Age-related declines in anabolic hormone serum concentrations: Normal physiological serum levels of anabolic hormones such as testosterone, human growth hormone (HGH), and insulin-like growth factor-1 (IGF-1) have been demonstrated to function in the development, maintenance, or rejuvenation of muscle tissue.[29][30][31][32] Age-related declines of such hormones are observed in patients with sarcopenia and thus, support this underlying pathophysiology of the disease.[33]
Insulin resistance with “sarcopenic obesity”: Aging patients often experience changes in body composition represented by increased adipose tissue alongside decreased muscle mass, coined as “sarcopenic obesity.”[34] These changes are associated with metabolic dysfunction, including insulin resistance (IR), leading to the accumulation of visceral fat mass.[35] Additionally, IR is inversely associated with skeletal muscle mass.[36] Such pathophysiology is likely mediated via dysfunction of insulin’s exerted effects on skeletal muscle – insulin resistance impairs the anti-proteolytic and MPS enhancing properties of the hormone on skeletal muscle tissue.[37] Similarly, diminished lean body mass reduces uptake of glucose into skeletal muscle, further propagating IR.[38][39]
Age-related neurodegeneration: Progressive neurodegeneration is a commonly observed phenomenon in aging populations.[40] Aging is accompanied by a decline of alpha motor neurons in the spinal cord, loss of peripheral nerve fibers, and reduced number of neuromuscular junctions.[33][41] Considering the role of the neurological system in muscle fiber recruitment, current evidence supports neurodegeneration as underlying pathophysiology for reduced muscle strength and size in sarcopenia.[41]
Age-related increase in inflammatory markers: Elevated levels of C-reactive protein (CRP), tumor necrosis factor-alpha (TNF), interleukin (IL)-6, and IL-1 are observed in elderly populations.[42] The catabolic effects that may be exerted by these cytokines on skeletal muscle are well documented and may present a mechanism in which sarcopenia develops with age.[43][44][45]

History and Physical

Sarcopenia is characterized by decreased muscle strength, quantity, and physical performance. Patients with sarcopenia are often elderly, sedentary, and may present with various comorbidities or disabilities, with a subsequent decrease in function and quality of life. A patient history consistent with sarcopenia includes progressive loss of muscle mass, strength, and function to the extent that daily activities become increasingly difficult to accomplish.

Evaluation

Patient evaluation for sarcopenia includes several modalities and screening tools, some of which are more readily available and practical than others. Evaluation ranges from screening questionnaires to radiographic imaging to the assessment of muscle mass cross-sectional area (CSA).[1][26] Additionally, the European working group on sarcopenia in older people 2 (EWGSOP2) describes an algorithm that presents as follows: "find-assess-confirm-severity" or F-A-C-S.[1]

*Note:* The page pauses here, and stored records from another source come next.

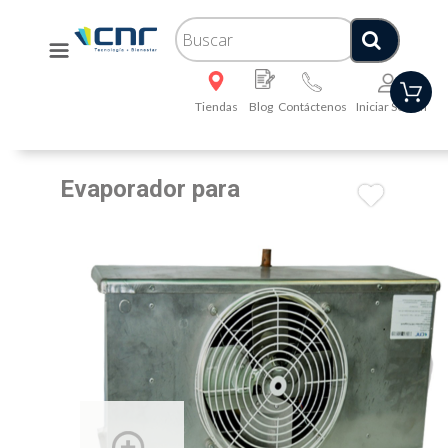
Tiendas
Blog
Contáctenos
Iniciar Sesión
Evaporador para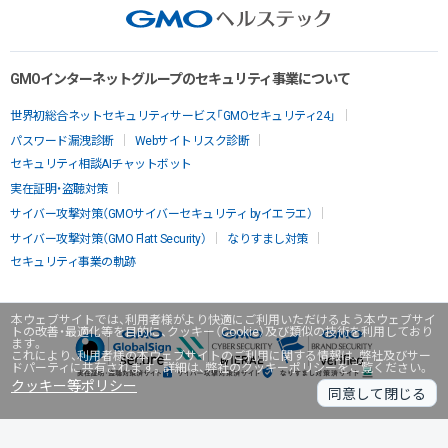
GMOインターネットグループのセキュリティ事業について
世界初総合ネットセキュリティサービス「GMOセキュリティ24」
パスワード漏洩診断
Webサイトリスク診断
セキュリティ相談AIチャットボット
実在証明・盗聴対策
サイバー攻撃対策（GMOサイバーセキュリティ byイエラエ）
サイバー攻撃対策（GMO Flatt Security）
なりすまし対策
セキュリティ事業の軌跡
本ウェブサイトでは、利用者様がより快適にご利用いただけるよう本ウェブサイ
トの改善・最適化等を目的に、クッキー（Cookie）及び類似の技術を利用しており
ます。
これにより、利用者様の本ウェブサイトのご利用に関する情報は、弊社及びサー
ドパーティに共有されます。詳細は、弊社のクッキーポリシーをご覧ください。
クッキー等ポリシー
同意して閉じる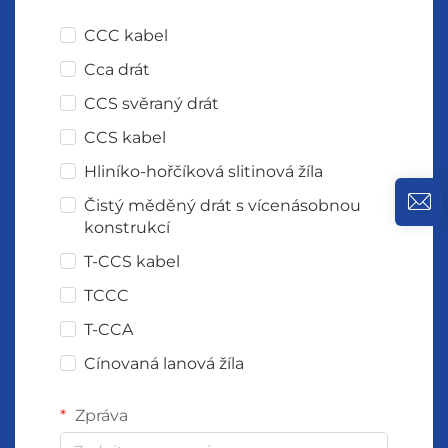
CCC kabel
Cca drát
CCS svěraný drát
CCS kabel
Hliníko-hořčíková slitinová žíla
Čistý měděný drát s vícenásobnou
konstrukcí
T-CCS kabel
TCCC
T-CCA
Cínovaná lanová žíla
Zpráva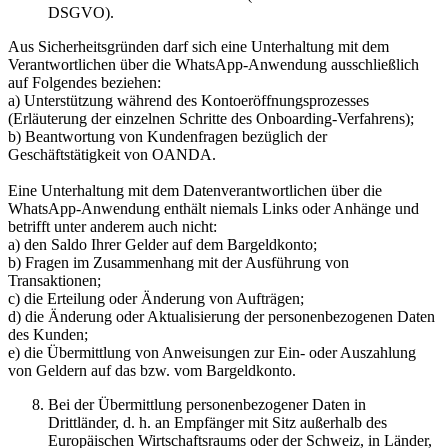
DSGVO).
Aus Sicherheitsgründen darf sich eine Unterhaltung mit dem
Verantwortlichen über die WhatsApp-Anwendung ausschließlich
auf Folgendes beziehen:
a) Unterstützung während des Kontoeröffnungsprozesses
(Erläuterung der einzelnen Schritte des Onboarding-Verfahrens);
b) Beantwortung von Kundenfragen bezüglich der
Geschäftstätigkeit von OANDA.
Eine Unterhaltung mit dem Datenverantwortlichen über die
WhatsApp-Anwendung enthält niemals Links oder Anhänge und
betrifft unter anderem auch nicht:
a) den Saldo Ihrer Gelder auf dem Bargeldkonto;
b) Fragen im Zusammenhang mit der Ausführung von
Transaktionen;
c) die Erteilung oder Änderung von Aufträgen;
d) die Änderung oder Aktualisierung der personenbezogenen Daten
des Kunden;
e) die Übermittlung von Anweisungen zur Ein- oder Auszahlung
von Geldern auf das bzw. vom Bargeldkonto.
Bei der Übermittlung personenbezogener Daten in
Drittländer, d. h. an Empfänger mit Sitz außerhalb des
Europäischen Wirtschaftsraums oder der Schweiz, in Länder,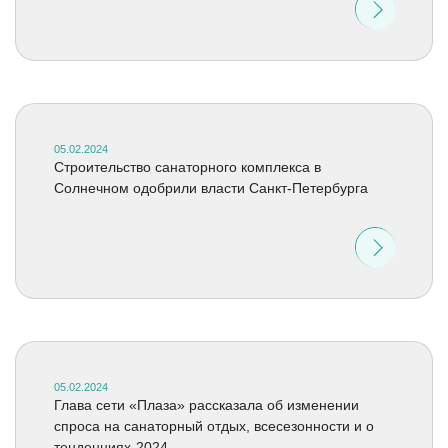
05.02.2024
Строительство санаторного комплекса в
Солнечном одобрили власти Санкт-Петербурга
05.02.2024
Глава сети «Плаза» рассказала об изменении
спроса на санаторный отдых, всесезонности и о
тенденциях-2024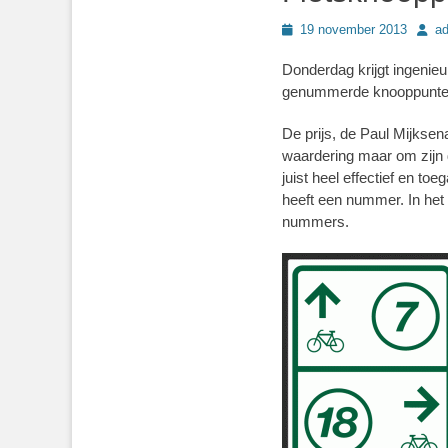
Geplaatst
Autho
19 november 2013
a
op
Donderdag krijgt ingenieu
genummerde knooppunten h
De prijs, de Paul Mijksen
waardering maar om zijn 
juist heel effectief en to
heeft een nummer. In het 
nummers.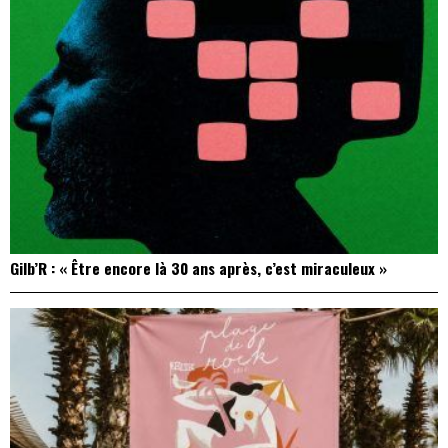
Gilb’R : « Être encore là 30 ans après, c’est miraculeux »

Screening Tools to Identify Probable Sarcopenia

Strength, assistance with walking, rising from a chair, climbing stairs, and falls (SARC-F) questionnaire: The SARC-F questionnaire is a screening tool that can be rapidly implemented by clinicians to identify probable sarcopenic patients. The questionnaire screens patients for self-reported signs suggestive of sarcopenia, which include deficiencies in strength, walking, rising from a chair, climbing stairs, and experiencing falls.[46] Each of the self-reported parameters receives a minimum and maximum score of 0 and 2, respectively, with the greatest maximum SARC-F score being 10.[47] Data suggests that a SARC-F score of ≥4 best predicts the need for further, more comprehensive evaluation.[1][46]

Assessing sarcopenia: muscle strength

Handgrip test: Generally, handgrip strength is one of the two methods utilized to quantify muscle strength in patients with suspected sarcopenia. Handgrip strength correlates with strength in other muscles and is therefore used as a surrogate to detect deficits in overall strength.[48] Additionally, decreased handgrip strength predicts poor patient outcomes, including increased lengths of stay (LOS), functional deficits, and death.[48][49] Accurate grip strength measurement and interpretation of results rely on a calibrated dynamometer and relevant reference populations.[50] The Jamar dynamometer is a validated tool in measuring grip strength and may be used for this assessment.[51] The suggested cutoff point for handgrip is <27 kg and <16 kg, for males and females, respectively.[52]
Chair stand test: The chair stand test may be used as a proxy to gauge lower extremity strength, particularly the quadriceps muscles. The chair stand test measures the number of times a patient can stand and sit from a chair, without the use of their arms, over 30 seconds.[53] This test has been established as a valid indicator of lower extremity strength in community-dwelling populations.[54] The suggested cutoff point for the chair stand test is >15 seconds for five rises.[53]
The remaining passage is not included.